他人を見てはすぐに「正しい/間違い」を判断する自分の思考君の働きを否定したり、「そんな判断はしていない! イライラなんてしていない!」と事実から目を背けたりする働きを観察してみましょう。その働きの「真の正体(原因)」を意識し、認識できたなら、その働き(判断基準)はなくなります。

すると、ありのままの働きから目を背けず、誠実に向き合うことができるようになります。それが修行者の心の向きです。観察することは、苦を滅することになります。そしてそれは、思考君の勝手な働きを止めることになり、「働き」ではない「本当の自分」を知ることへと導かれる(ようです……)。

以下、尾山ヨガ教室のご紹介より(※ 筆記当時のものです)

そして、レッスン中は、常に『観察者であること』を目指します。更には日常生活でもその状態を目指します。

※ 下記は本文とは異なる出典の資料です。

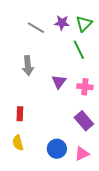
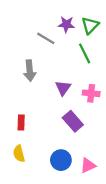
gray line: (36, 28) -> (46, 38), moved
purple rectangle: (84, 121) -> (73, 121), moved

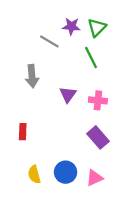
purple rectangle: (73, 121) -> (98, 137), moved
yellow semicircle: (19, 154) -> (34, 174), moved

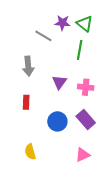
green triangle: (97, 27) -> (85, 24), turned -36
green line: (91, 58) -> (80, 50), turned 36
red rectangle: (23, 132) -> (26, 102), moved
blue circle: (66, 172) -> (57, 121), moved

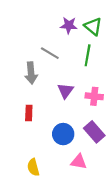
gray line: (43, 36) -> (50, 53), moved
pink triangle: (83, 155) -> (79, 162), moved, turned 35

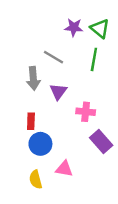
purple triangle: (65, 91) -> (58, 92), moved
pink cross: (94, 96) -> (86, 112), moved
blue circle: (63, 134) -> (40, 144), moved
pink triangle: (79, 162) -> (64, 169), moved

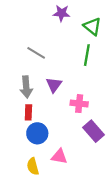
purple star: (74, 27) -> (62, 13), moved
gray line: (53, 57) -> (36, 53), moved
gray arrow: (33, 78) -> (26, 87), moved

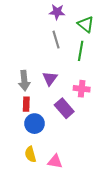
gray line: (36, 53) -> (56, 40), moved, turned 42
pink cross: (79, 104) -> (82, 89), moved
purple rectangle: (93, 131) -> (64, 108), moved
pink triangle: (59, 156) -> (55, 161), moved

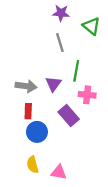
green line: (81, 51) -> (76, 71), moved
gray arrow: (24, 81) -> (26, 86), turned -78

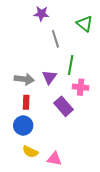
purple star: (61, 13) -> (41, 14), moved
blue circle: (37, 132) -> (23, 126), moved
yellow semicircle: (33, 165) -> (30, 152), turned -49

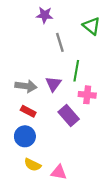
red rectangle: (26, 102) -> (28, 111), turned -64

それは「今」という瞬間、瞬間を観察しているということであり、無意識ではなく『意識的であること』であり、それは常に『瞑想的であること』ということです。

それが心の働きを静める力であり、無意識な心の働きを消し去る力であり、苦しむことを手放す力であり、悟るための力です。


日々の暮らしの中で、自分が使っている心と身体を、自分と同一視することを止め、心と身体の働きや、今の自分の状況という事実を確認するだけにとどめておくことです。その事実から目を背けたり、どうにかしようとしたり、いい/悪い、正しい/間違いとなどと裁いたり……つまり抵抗することなく、ありのままの事実を事実として認め、受け入れることです。

自分はそれらの観察者であり続け、心と身体という「働き」は、自分という「存在」とは別であることの実感を目指していきましょう。


ただ存在していることの喜び


そんな「今」を、共に過ごしていきましょう。


焦らずに、誠実に、ただただ観察していきましょう。